So you think you can eyeball your food, do you? I don’t think it’s a good idea. And let me show you why. Do you think you know what a serving of pasta looks like? Do you even know how much pasta constitutes one serving? Well, let’s test your knowledge. Close your eyes and picture what you think is a serving of pasta. I’ll wait. You got it? Ok, take a look at what a serving of pasta really is (brace yourself).

svg pasta

This is a SAUCER on the scale. 2oz of pasta barely fills a saucer. I still can’t believe it! I eat pasta maybe once or twice a month. I normally use a whole box (and normally whole wheat) in a recipe then divide it into servings. I’ve never divided the pasta into servings until today. Only one word comes to mind: WHOA! Actually what I said to myself was, “Fuckin’ seriously? This is all you get for 2 ounces?” I was simultaneously mad, appalled, and nervous. Mad because that’s fucked up that’s all you get for 2oz. I mean, really. Appalled because I felt like, WTF am I supposed to do with this?! Nervous because what if it didn’t fill me up? This was my lunch! But I trust the Moderation-PortionSize Nazis, I do. So I finish cooking lunch and serve it up. See the rest of the pasta in the background? That’s another 2.4oz. I thought the entire 4.4oz would be a serving. I still can’t believe it. I gave the rest of the pasta to Reuben for his lunch and I ate the 2oz serving. Yeah, my son got more pasta than I did. Fucked. Up. He probably burns more calories than I do in a day, too, if I had to be honest. So what? It’s still not fair. Restaurants have totally screwed us mentally when it comes to portion sizes. If that little bit is 2oz, then restaurants are easily giving us 4 servings of pasta, at least. And that’s just a damn shame. Now I have to train my mind and stomach that this is normal (on a salad plate, now):

plated

It was actually filling and tasty. It was just enough that I was no longer hungry, yet I also wasn’t stuffed. This lunch took less than an hour from prep to clean up. No lie. Let me let you in on my stream of consciousness so you can see how I even ended up eating it. I wanted breakfast for lunch: chicken smoked sausage (2), scrambled eggs w/ cheese (3), and a bagel thin (3). But I felt like we needed a real lunch and I needed to get rid of stuff that I have in the fridge. This is at noon. I go to the fridge and take out the chicken smoked sausage, leftover fettuccine noodles, and a little more than half a can of diced tomatoes (w/ oregano & basil). I get my digital scale and get to work. I have always eyeballed the sausage, only because I would cut it into 7 equal pieces, so I was pretty on spot with that one. I eyeballed 1.9oz for the 2oz serving. I would have sold myself short. I weigh out about 4oz of sausage and 2oz of pasta. I slice the sausage into coins, then cut each coin in half. I sprayed a 10-inch skillet with PAM and started to saute the sausage. It already has a great flavor (somewhat spicy), but I added dried basil, Italian seasoning, and garlic & herb seasoning. I put the tomatoes into the Magic Bullet and pureed them into a sauce. I poured the tomato sauce into the pan a little at a time, stirring to get the seasonings off the bottom of the pan, then I added more Italian seasoning. I also added a packet of Truvia to my sauce because I like it a little sweet. I warmed the pasta in the microwave then separated the sauce into three servings: one for Reuben and two for me. My pasta was 2PP, the sauce was 4PP, and the tablespoon of shredded parmesean cheese was 1PP. I finished cooking around 12:30 and was doing our dishes at 12:53. Not bad, huh?
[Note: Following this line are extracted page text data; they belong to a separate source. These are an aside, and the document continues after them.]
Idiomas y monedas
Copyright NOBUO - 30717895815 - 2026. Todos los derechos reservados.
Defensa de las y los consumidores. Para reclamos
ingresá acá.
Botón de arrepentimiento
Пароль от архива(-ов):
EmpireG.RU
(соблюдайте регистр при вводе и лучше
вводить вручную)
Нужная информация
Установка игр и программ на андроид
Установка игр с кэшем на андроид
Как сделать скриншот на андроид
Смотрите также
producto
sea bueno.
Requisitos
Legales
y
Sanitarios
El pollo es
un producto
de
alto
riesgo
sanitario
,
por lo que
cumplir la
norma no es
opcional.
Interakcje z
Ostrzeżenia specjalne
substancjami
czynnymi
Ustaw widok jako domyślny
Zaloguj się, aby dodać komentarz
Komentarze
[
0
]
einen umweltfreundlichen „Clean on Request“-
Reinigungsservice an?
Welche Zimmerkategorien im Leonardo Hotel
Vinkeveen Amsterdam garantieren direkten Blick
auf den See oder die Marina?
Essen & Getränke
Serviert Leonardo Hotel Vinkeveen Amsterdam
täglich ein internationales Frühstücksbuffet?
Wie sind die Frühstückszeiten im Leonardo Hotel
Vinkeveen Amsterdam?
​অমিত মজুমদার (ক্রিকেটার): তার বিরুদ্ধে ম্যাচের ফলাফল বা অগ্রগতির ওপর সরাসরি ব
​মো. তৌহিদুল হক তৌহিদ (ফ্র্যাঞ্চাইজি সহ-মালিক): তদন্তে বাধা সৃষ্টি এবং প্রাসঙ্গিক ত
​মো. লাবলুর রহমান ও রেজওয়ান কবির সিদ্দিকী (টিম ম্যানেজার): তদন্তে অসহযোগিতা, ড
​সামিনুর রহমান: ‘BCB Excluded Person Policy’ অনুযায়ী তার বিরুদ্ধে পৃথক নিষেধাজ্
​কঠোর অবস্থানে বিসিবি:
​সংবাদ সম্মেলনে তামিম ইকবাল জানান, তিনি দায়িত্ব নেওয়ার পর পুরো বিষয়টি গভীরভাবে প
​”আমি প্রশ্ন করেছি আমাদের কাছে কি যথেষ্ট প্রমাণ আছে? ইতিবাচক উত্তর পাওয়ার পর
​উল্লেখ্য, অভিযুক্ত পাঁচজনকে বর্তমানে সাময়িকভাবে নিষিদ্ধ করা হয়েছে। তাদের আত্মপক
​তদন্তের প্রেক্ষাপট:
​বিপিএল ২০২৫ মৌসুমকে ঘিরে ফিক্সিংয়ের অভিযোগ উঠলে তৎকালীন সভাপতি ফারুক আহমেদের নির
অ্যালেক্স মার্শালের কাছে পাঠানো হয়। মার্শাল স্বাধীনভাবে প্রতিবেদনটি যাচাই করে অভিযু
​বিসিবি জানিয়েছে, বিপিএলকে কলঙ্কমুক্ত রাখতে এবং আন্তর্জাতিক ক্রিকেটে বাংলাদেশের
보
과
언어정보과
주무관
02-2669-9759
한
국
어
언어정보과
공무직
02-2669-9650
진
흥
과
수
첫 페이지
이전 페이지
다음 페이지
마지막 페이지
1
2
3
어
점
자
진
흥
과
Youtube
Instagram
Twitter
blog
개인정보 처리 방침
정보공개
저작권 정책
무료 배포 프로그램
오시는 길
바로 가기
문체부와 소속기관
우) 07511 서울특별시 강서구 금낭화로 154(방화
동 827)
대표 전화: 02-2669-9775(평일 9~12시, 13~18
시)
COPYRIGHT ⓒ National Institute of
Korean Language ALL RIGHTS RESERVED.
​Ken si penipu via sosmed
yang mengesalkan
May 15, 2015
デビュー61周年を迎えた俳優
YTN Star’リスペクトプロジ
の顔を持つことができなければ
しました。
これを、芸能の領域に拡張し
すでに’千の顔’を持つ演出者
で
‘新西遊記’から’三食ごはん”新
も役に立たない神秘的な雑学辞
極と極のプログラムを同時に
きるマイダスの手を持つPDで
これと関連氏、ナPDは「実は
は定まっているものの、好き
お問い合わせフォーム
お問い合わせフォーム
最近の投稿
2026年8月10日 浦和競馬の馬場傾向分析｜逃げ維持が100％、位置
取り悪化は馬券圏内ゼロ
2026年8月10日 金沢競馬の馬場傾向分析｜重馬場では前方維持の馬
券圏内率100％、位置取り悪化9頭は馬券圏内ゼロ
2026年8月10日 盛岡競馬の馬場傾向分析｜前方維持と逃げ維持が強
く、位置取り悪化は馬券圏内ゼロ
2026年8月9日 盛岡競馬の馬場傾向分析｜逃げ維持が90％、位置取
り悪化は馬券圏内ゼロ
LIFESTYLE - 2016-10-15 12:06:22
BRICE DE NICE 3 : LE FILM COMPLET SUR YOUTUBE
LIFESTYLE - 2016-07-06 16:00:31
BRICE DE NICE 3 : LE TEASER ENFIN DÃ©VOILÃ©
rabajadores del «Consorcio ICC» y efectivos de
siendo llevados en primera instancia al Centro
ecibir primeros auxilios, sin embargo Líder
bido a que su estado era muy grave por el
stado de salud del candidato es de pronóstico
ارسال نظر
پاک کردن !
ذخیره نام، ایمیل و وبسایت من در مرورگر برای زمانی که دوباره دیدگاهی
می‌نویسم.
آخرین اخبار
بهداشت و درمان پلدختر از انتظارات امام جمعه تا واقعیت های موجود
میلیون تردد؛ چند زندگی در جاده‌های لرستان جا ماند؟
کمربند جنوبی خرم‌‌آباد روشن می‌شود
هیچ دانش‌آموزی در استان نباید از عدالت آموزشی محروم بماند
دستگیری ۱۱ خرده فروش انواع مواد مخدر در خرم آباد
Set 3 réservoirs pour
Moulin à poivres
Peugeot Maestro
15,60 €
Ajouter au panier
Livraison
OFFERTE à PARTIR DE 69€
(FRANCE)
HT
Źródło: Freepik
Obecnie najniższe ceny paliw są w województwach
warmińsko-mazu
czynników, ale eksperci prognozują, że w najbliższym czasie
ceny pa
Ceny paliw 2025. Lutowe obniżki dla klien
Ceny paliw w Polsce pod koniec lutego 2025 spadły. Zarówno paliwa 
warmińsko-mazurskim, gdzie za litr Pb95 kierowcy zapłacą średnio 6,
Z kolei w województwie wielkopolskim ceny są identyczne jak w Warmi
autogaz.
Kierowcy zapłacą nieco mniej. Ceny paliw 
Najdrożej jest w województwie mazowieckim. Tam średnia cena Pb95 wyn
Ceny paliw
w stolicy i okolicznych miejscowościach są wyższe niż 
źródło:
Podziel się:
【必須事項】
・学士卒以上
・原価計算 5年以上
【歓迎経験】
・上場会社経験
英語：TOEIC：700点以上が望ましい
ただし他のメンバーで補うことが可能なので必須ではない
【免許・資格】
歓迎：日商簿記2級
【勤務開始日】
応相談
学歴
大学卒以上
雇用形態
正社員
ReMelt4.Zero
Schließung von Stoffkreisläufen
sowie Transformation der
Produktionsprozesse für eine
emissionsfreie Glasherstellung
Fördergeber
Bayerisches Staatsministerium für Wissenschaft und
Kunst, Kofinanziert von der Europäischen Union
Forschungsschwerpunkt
Anyway, the food scale. I think that this item is integral to my success at losing weight. I use this digital scale a lot more than I used my old scale with the hash marks. It’s easier to use and there is no cleanup (I never sit anything directly on the scale, always on a plate or in a bowl). I use it so much that I took it out of the box and sat it on top of the microwave. I use it no less than 3 times a day. Yeah, I pretty much weigh and measure everything. No room for error that way.